Captain Young was to make a number of visits to his little hut on the mountain. No one lived nearby. The villages were situated in the valleys, where water was available. Bears, leopards and wild boar roamed the forests. There were pheasants in the shady ravines and small trout in the little Aglar river. Young and his companions could hunt and fish to their hearts content. In 1826 Young, now a colonel, built the first large house, 'Mullingar' (I see its remnants from my window every morning), on the way up to what became the convalescent depot and cantonment. Others soon began to follow Young's example, settling as far away as Cloud End and The Abbey. By 1830, the twin hill-stations of Landour and Mussoorie had come into being.

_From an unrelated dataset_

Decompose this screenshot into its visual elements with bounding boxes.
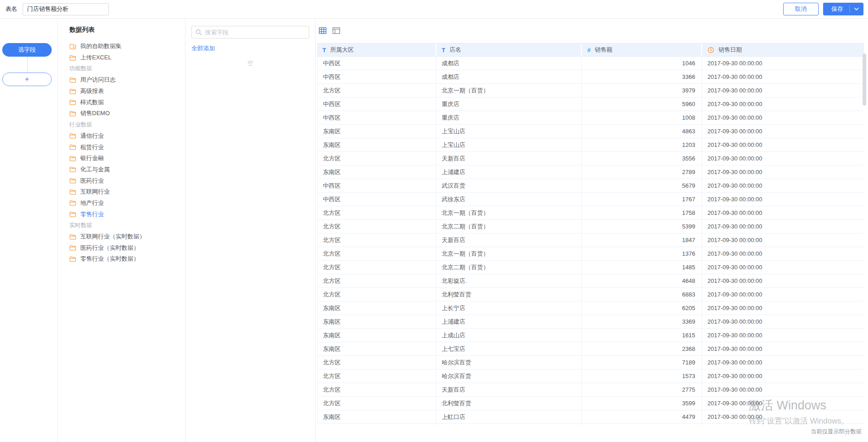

Those early pleasure-seeking residents took little or no interest in potato growing, but Young certainly did, and the slope beneath his house became known as Colonel Young's potato field. You won't find potatoes there now, only Professor Saili's dahlias and cucumbers; but potato-growing had caught on with the farmers in the surrounding villages, and soon everyone in Garhwal and beyond was growing potatoes.
The potato, practically unknown in India before its introduction in the nineteenth century, was soon to become a popular and vital ingredient of so many Indian dishes. The humble aloo made life much more interesting for chefs, housewives, gourmands and gourmets. The writers of cookery books would have a hard time filling out their pages without the help of the potato.